Dataset entries
* * * *
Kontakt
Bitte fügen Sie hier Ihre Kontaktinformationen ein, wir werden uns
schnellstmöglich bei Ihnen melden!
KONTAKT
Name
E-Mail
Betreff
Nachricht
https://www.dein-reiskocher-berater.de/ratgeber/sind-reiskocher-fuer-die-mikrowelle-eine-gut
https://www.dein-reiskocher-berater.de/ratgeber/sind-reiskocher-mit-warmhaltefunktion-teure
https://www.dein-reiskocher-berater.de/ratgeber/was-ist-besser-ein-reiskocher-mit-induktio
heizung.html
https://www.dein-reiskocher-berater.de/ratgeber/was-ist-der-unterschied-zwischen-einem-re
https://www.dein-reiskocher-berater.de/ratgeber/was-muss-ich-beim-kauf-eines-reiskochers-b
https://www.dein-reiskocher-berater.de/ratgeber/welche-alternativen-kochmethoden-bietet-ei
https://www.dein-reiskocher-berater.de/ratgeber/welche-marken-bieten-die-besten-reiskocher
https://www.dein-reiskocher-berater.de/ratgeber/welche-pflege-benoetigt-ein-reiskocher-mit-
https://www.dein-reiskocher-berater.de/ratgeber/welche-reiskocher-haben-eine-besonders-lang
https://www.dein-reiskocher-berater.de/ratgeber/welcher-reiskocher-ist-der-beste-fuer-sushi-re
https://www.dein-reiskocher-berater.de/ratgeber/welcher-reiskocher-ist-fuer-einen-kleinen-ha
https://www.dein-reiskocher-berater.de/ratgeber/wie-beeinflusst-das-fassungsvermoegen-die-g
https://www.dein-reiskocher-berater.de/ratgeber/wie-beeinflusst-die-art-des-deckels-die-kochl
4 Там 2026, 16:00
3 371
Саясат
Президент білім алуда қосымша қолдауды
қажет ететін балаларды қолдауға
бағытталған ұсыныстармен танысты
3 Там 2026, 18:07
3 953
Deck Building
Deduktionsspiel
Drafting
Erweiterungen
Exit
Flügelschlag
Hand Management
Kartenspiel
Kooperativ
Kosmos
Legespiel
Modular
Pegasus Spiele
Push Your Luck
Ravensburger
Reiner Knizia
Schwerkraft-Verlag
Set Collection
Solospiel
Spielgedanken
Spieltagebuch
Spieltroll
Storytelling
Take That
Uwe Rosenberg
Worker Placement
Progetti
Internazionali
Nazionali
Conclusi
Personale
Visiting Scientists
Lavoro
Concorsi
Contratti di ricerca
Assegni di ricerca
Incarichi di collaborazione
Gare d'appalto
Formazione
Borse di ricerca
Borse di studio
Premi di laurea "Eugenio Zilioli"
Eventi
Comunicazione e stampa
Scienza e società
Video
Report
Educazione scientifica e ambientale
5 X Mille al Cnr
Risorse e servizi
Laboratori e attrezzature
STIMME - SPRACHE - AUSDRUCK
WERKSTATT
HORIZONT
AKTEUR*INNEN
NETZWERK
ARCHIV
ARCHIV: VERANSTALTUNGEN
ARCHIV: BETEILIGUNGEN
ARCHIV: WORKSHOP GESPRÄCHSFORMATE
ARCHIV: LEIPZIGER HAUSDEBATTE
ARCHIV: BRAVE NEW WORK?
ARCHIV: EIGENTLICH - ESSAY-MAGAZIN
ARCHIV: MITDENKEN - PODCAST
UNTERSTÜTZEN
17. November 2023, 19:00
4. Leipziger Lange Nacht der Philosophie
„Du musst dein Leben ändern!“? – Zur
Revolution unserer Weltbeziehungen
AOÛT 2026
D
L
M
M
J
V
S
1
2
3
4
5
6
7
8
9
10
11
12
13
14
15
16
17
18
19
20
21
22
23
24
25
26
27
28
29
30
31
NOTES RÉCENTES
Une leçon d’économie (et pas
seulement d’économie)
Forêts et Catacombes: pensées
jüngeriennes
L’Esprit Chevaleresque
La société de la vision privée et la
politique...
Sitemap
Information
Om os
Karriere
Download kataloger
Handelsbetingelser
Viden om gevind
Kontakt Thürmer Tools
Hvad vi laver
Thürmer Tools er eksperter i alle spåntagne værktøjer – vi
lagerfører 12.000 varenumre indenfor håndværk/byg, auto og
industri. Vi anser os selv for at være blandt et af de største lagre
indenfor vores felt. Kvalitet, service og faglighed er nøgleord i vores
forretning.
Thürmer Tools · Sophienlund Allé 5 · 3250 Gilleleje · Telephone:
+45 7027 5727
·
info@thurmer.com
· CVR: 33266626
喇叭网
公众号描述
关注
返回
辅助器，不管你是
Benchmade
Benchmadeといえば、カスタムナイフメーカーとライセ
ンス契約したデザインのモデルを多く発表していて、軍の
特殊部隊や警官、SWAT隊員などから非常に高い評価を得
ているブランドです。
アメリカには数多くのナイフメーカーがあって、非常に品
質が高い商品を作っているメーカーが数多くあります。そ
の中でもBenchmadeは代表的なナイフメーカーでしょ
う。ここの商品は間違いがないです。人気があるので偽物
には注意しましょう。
* * * *
WHAT YOU NEED TO DO: Every line that contains the string "Thürmer" should be copied from the records.

ANSWER TO THIS EXERCISE:
Kontakt Thürmer Tools
Thürmer Tools er eksperter i alle spåntagne værktøjer – vi
Thürmer Tools · Sophienlund Allé 5 · 3250 Gilleleje · Telephone:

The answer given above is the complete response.